Results Workflows

The following workflows will perform clade and lineage assignment using Nextclade and Pangolin, respectively. The SC2_lineage_calling_and_results.wdl should be run following assembly with one of the three above reference-based assembly workflows. The SC2_mulitfasta_lineage_calling can be run on any multifasta file and is not dependent on any of the above workflows.

Lineage Calling and Results Workflow

File: SC2_lineage_calling_and_results.wdl

This workflow should be run following assembly with one of the three reference based assembly workflows. The workflow accepts "sample_set" as the root entity type and uses the data table from any of the three assembly workflows. All three assembly workflows (illumina pe, illumina se, and ont) are compatible with this workflow. Breifly the workflow performs the following:

  1. concatenates consensus sequences from the sequencing run into a single fasta file
  2. runs panoglin on the concatenated fasta file
  3. runs nextclade on the concatenated fasta file
  4. parses the nextclade json file output using the nextclade_json_parser.py script which pulls out clade and nucleotide and animo acid changes information and converts it to a tabular format.
  5. Concaenates sequencing assembly metrics (e.g. percent coverage, assembler version), lineage and clade information, and sequence metadata (e.g. plate name, sample well location) into a single csv file.
  6. Generates a csv file with sequencing assembly metrics and lineage information that can be used to parse sequencing data into our LIMS.
  7. Transfers intermediate and summary files to a user defined google bucket.

SC2_lineage_calling_and_results.wdl workflow diagram

Inputs

Below is a summary of the workflow input variables along with the syntax used for the attribute column when setting up the workflow to run on Terra.bio. For the attributes, the "this.sample{terra_datatable_name}s." syntax refers Terra to pull the variable from the terra datatable as used for sample sets. These variables were either in the original terra datatable as inputs for the assembly workflow (see referece based assembly workflow inputs sections above for more details) or added as outputs during the assemlby workflow (see reference based assembly workflow outputs sections for more details). The "workspace." syntax refers Terra to pull the variable from the terra workspace data. Workspace data is describe in the Getting Started drop down menu above.

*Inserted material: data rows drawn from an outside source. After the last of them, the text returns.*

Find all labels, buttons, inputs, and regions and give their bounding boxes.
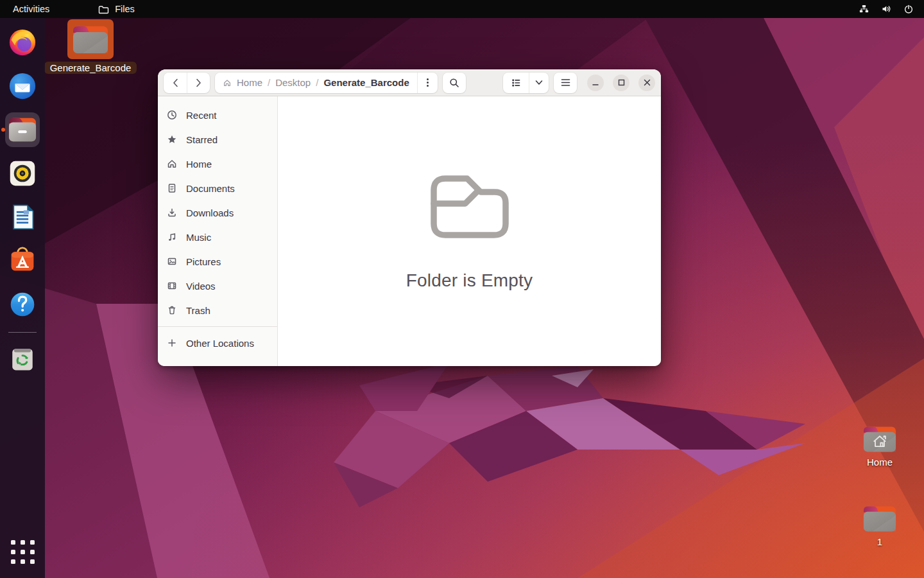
- sidebar-item-label: Pictures: [186, 256, 221, 267]
- trash-icon: [167, 305, 177, 315]
- dock-help-button[interactable]: [5, 287, 40, 322]
- activities-button[interactable]: Activities: [13, 4, 49, 14]
- sidebar-item-documents[interactable]: Documents: [158, 176, 277, 200]
- film-icon: [167, 281, 177, 291]
- home-icon: [223, 78, 232, 87]
- dock-separator: [8, 332, 37, 333]
- maximize-icon: [618, 79, 625, 86]
- thunderbird-icon: [8, 71, 37, 101]
- header-bar[interactable]: Home / Desktop / Generate_Barcode: [158, 69, 661, 96]
- sidebar-item-label: Music: [186, 232, 211, 243]
- search-icon: [449, 78, 459, 88]
- dock-thunderbird-button[interactable]: [5, 69, 40, 103]
- desktop-icon-1[interactable]: 1: [853, 503, 906, 547]
- window-body: Recent Starred Home: [158, 96, 661, 366]
- hamburger-menu-icon: [561, 78, 570, 87]
- folder-content-area[interactable]: Folder is Empty: [278, 96, 661, 366]
- app-menu-button[interactable]: Files: [98, 4, 135, 14]
- dock-firefox-button[interactable]: [5, 25, 40, 60]
- sidebar-item-pictures[interactable]: Pictures: [158, 249, 277, 274]
- dock-trash-button[interactable]: [5, 341, 40, 376]
- view-button-group: [503, 73, 549, 93]
- close-button[interactable]: [638, 74, 655, 91]
- list-view-button[interactable]: [503, 73, 529, 93]
- back-button[interactable]: [164, 73, 187, 93]
- folder-icon: [73, 24, 108, 54]
- breadcrumb-segment-desktop[interactable]: Desktop: [275, 77, 311, 88]
- desktop-icon-label: Generate_Barcode: [44, 62, 137, 74]
- volume-icon: [881, 4, 892, 14]
- status-area[interactable]: [859, 4, 914, 14]
- breadcrumb-segment-home[interactable]: Home: [237, 77, 262, 88]
- desktop-icon-label: 1: [877, 536, 882, 547]
- sidebar-item-trash[interactable]: Trash: [158, 298, 277, 322]
- sidebar-item-label: Recent: [186, 110, 217, 121]
- sidebar-item-recent[interactable]: Recent: [158, 103, 277, 127]
- libreoffice-writer-icon: [8, 203, 37, 231]
- files-window: Home / Desktop / Generate_Barcode: [158, 69, 661, 366]
- nav-button-group: [164, 73, 210, 93]
- breadcrumb-segment-current[interactable]: Generate_Barcode: [323, 77, 409, 88]
- sidebar-item-home[interactable]: Home: [158, 152, 277, 176]
- desktop-icon-generate-barcode[interactable]: Generate_Barcode: [55, 19, 126, 74]
- top-bar: Activities Files: [0, 0, 924, 18]
- folder-icon: [98, 4, 109, 14]
- sidebar-item-downloads[interactable]: Downloads: [158, 200, 277, 225]
- view-options-dropdown[interactable]: [529, 73, 549, 93]
- dock-ubuntu-software-button[interactable]: [5, 243, 40, 278]
- star-icon: [167, 134, 177, 144]
- dock-show-apps-button[interactable]: [5, 540, 40, 578]
- breadcrumb-separator: /: [268, 77, 270, 88]
- sidebar-item-label: Home: [186, 159, 212, 170]
- rhythmbox-icon: [8, 159, 37, 188]
- firefox-icon: [8, 28, 37, 57]
- sidebar-item-videos[interactable]: Videos: [158, 274, 277, 298]
- home-folder-icon: [863, 425, 896, 453]
- sidebar-item-label: Starred: [186, 134, 218, 145]
- dock-libreoffice-writer-button[interactable]: [5, 200, 40, 234]
- window-controls: [587, 74, 655, 91]
- minimize-button[interactable]: [587, 74, 604, 91]
- plus-icon: [167, 338, 177, 348]
- sidebar-item-label: Downloads: [186, 207, 234, 218]
- empty-folder-message: Folder is Empty: [406, 270, 533, 291]
- app-menu-label: Files: [115, 4, 135, 14]
- dock-files-button[interactable]: [5, 112, 40, 147]
- dock: [0, 18, 45, 578]
- desktop-icon-label: Home: [867, 457, 893, 468]
- sidebar-item-starred[interactable]: Starred: [158, 127, 277, 152]
- dock-rhythmbox-button[interactable]: [5, 156, 40, 191]
- main-menu-button[interactable]: [554, 73, 577, 93]
- sidebar-item-label: Other Locations: [186, 338, 254, 349]
- breadcrumb-separator: /: [316, 77, 318, 88]
- kebab-menu-icon: [427, 77, 429, 88]
- music-note-icon: [167, 232, 177, 242]
- chevron-left-icon: [173, 78, 178, 87]
- folder-menu-button[interactable]: [418, 73, 438, 93]
- sidebar-separator: [158, 326, 277, 327]
- clock-icon: [167, 110, 177, 120]
- trash-icon: [9, 344, 36, 372]
- search-button[interactable]: [443, 73, 466, 93]
- folder-outline-icon: [427, 171, 513, 242]
- document-icon: [167, 183, 177, 193]
- sidebar-item-label: Videos: [186, 281, 216, 292]
- sidebar-item-other-locations[interactable]: Other Locations: [158, 331, 277, 355]
- sidebar: Recent Starred Home: [158, 96, 278, 366]
- download-icon: [167, 207, 177, 218]
- ubuntu-software-icon: [8, 247, 37, 275]
- desktop-icon-home[interactable]: Home: [853, 423, 906, 468]
- folder-icon: [863, 504, 896, 532]
- forward-button[interactable]: [187, 73, 210, 93]
- image-icon: [167, 256, 177, 267]
- chevron-right-icon: [196, 78, 201, 87]
- maximize-button[interactable]: [613, 74, 629, 91]
- sidebar-item-label: Documents: [186, 183, 235, 194]
- sidebar-item-music[interactable]: Music: [158, 225, 277, 249]
- minimize-icon: [592, 80, 599, 86]
- sidebar-item-label: Trash: [186, 305, 210, 316]
- list-view-icon: [511, 78, 521, 88]
- show-apps-icon: [11, 540, 35, 564]
- path-bar: Home / Desktop / Generate_Barcode: [215, 73, 438, 93]
- network-icon: [859, 4, 869, 14]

workflow variable attribute (input syntax into workflow)
assembler_version_array this.sample{terra_datatable_name}s.assembler_version
concat_seq_results_py workspace.covid_concat_results_py
cov_out this.sample{terra_datatable_name}s.cov_out
nextclade_json_parser_py workspace.covid_nextclade_json_parser_py
out_dir_array this.sample{terra_datatable_name}s.out_dir
percent_cvg_csv this.sample{terra_datatable_name}s.percent_cvg_csv
project_name_array this.sample{terra_datatable_name}s.project_name
renamed_consensus this.sample{terra_datatable_name}s.renamed_consesnus
sample_name this.sample{terra_datatable_name}s.sample{terra_datatable_name}_id
workbook_path_array this.sample{terra_datatable_name}s.workbook_path

Outputs

This workflow generates several output files which are transfered to the user defined user google bucket as defined by this.sample{terra_datatable_name}s.out_dir. The table below details each output. For more detailed regarding the values in each column for the outputs see either the software readmes or the readme for the specific python script as listed in the description.

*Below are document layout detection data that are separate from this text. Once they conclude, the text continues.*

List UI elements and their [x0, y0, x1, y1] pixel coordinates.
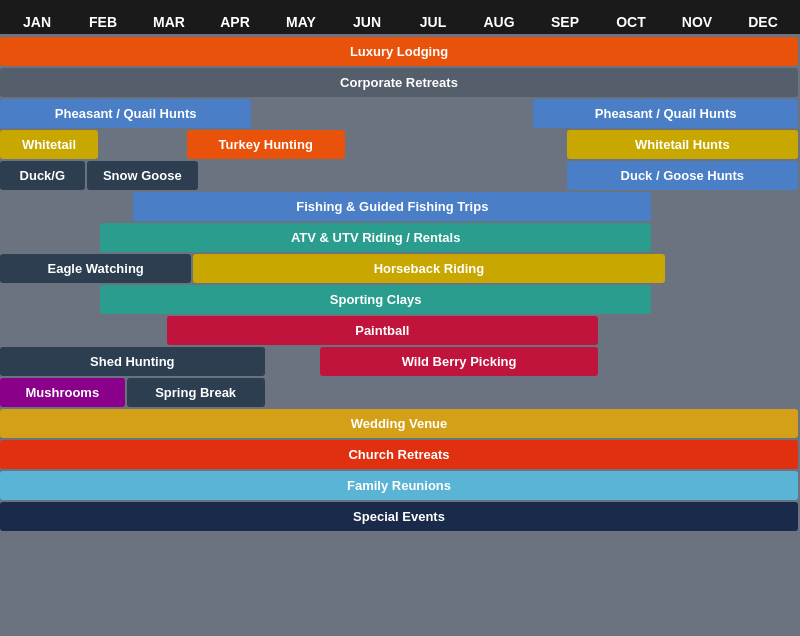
activity-bar: Whitetail [0, 130, 98, 159]
activity-bar: Duck/G [0, 161, 85, 190]
month-label: MAY [268, 14, 334, 30]
activity-bar: Horseback Riding [193, 254, 664, 283]
activity-bar: Sporting Clays [100, 285, 651, 314]
activity-bar: Whitetail Hunts [567, 130, 798, 159]
activity-bar: Church Retreats [0, 440, 798, 469]
activity-bar: Family Reunions [0, 471, 798, 500]
month-label: DEC [730, 14, 796, 30]
activity-bar: Turkey Hunting [187, 130, 345, 159]
activity-bar: Special Events [0, 502, 798, 531]
month-label: MAR [136, 14, 202, 30]
month-label: SEP [532, 14, 598, 30]
month-label: AUG [466, 14, 532, 30]
month-label: APR [202, 14, 268, 30]
activity-bar: ATV & UTV Riding / Rentals [100, 223, 651, 252]
month-label: JUN [334, 14, 400, 30]
activity-bar: Pheasant / Quail Hunts [533, 99, 798, 128]
activity-bar: Wedding Venue [0, 409, 798, 438]
activity-bar: Luxury Lodging [0, 37, 798, 66]
month-label: FEB [70, 14, 136, 30]
grid-area: Luxury LodgingCorporate RetreatsPheasant… [0, 34, 800, 636]
month-label: JAN [4, 14, 70, 30]
calendar: JANFEBMARAPRMAYJUNJULAUGSEPOCTNOVDEC Lux… [0, 0, 800, 636]
activity-bar: Duck / Goose Hunts [567, 161, 798, 190]
activity-bar: Fishing & Guided Fishing Trips [133, 192, 651, 221]
activity-bar: Mushrooms [0, 378, 125, 407]
activity-bar: Paintball [167, 316, 598, 345]
activity-bar: Snow Goose [87, 161, 198, 190]
months-row: JANFEBMARAPRMAYJUNJULAUGSEPOCTNOVDEC [0, 12, 800, 34]
page-title [0, 0, 800, 12]
activity-bar: Pheasant / Quail Hunts [0, 99, 251, 128]
month-label: OCT [598, 14, 664, 30]
month-label: NOV [664, 14, 730, 30]
activity-bar: Shed Hunting [0, 347, 265, 376]
activity-bar: Spring Break [127, 378, 265, 407]
activity-bar: Eagle Watching [0, 254, 191, 283]
month-label: JUL [400, 14, 466, 30]
activity-bar: Wild Berry Picking [320, 347, 598, 376]
activity-bar: Corporate Retreats [0, 68, 798, 97]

output variable name file_name description google bucket path
cat_fastas concatenate_assemblies.fasta all consesnus sequences from assembly in a single fasta file gs://{user_defined_gcp_bucket}/multifasta/
nextclade_clades_csv {seq_run}_nextclade_results.csv csv file generated from the nextclade_json_parser.py script detailing the clade for each seqeunce gs://{user_defined_gcp_bucket}/nextclade_out/
nextclade_csv nextclade.csv csv file generated from nextclade gs://{user_defined_gcp_bucket}/nextclade_out/
nextclade_json nextclade.json json file generated from nextclade; this json file is parsed using the nextclade_json_parser.py script and key info is pulled out and converted into a tablular format in the nextclade_clades_csv, nextclade_variants_csv and sequencing_results.csv files (see the readme for the nextclade_json_parser.py script for more details) gs://{user_defined_gcp_bucket}/nextclade_out/
nextclade_variants_csv {seq_run}_nextclade_variant_summary.csv csv file generated from the nextclade_json_parser.py script detailing the nucleotide and amino acid changes for each seqeunce gs://{user_defined_gcp_bucket}/summary_results/
nextclade_version N/A version of nextclade N/A
pangolin_lineage pangolin_lineage_report.csv lineage report generated from pangolin gs://{user_defined_gcp_bucket}/pangolin/
pangolin_version N/A version of panoglin N/A
sequencing_results_csv {seq_run}_sequencing_results.csv summary of the sequencing metrics and lineage/clade assignments for each sequence generated from the concat_seq_metrics_and_lineage_results.py script. see the concat_seq_metrics_and_lineage_results.py readme for more details. gs://{user_defined_gcp_bucket}/summary_results/
wgs_horizon_report_csv {seq_run}_wgs_horizon_report.csv results csv used for parsing results into our LIMS. This file is generated from the concat_seq_metrics_and_lineage_results.py script. see the concat_seq_metrics_and_lineage_results.py readme for more details. gs://{user_defined_gcp_bucket}/summary_results/

Multifasta Lineage Calling and Results Workflow

File: SC2_multifasta_lineage_calling.wdl

This workflow will perfrom lineage and clade assignment using a concatenated fasta file as input. This workflow is a stand alone workflow and does not depend on any of the previous reference-based assembly workflows. The workflow accepts "sample" as the root entity type and uses a simple two column data table (see inputs below).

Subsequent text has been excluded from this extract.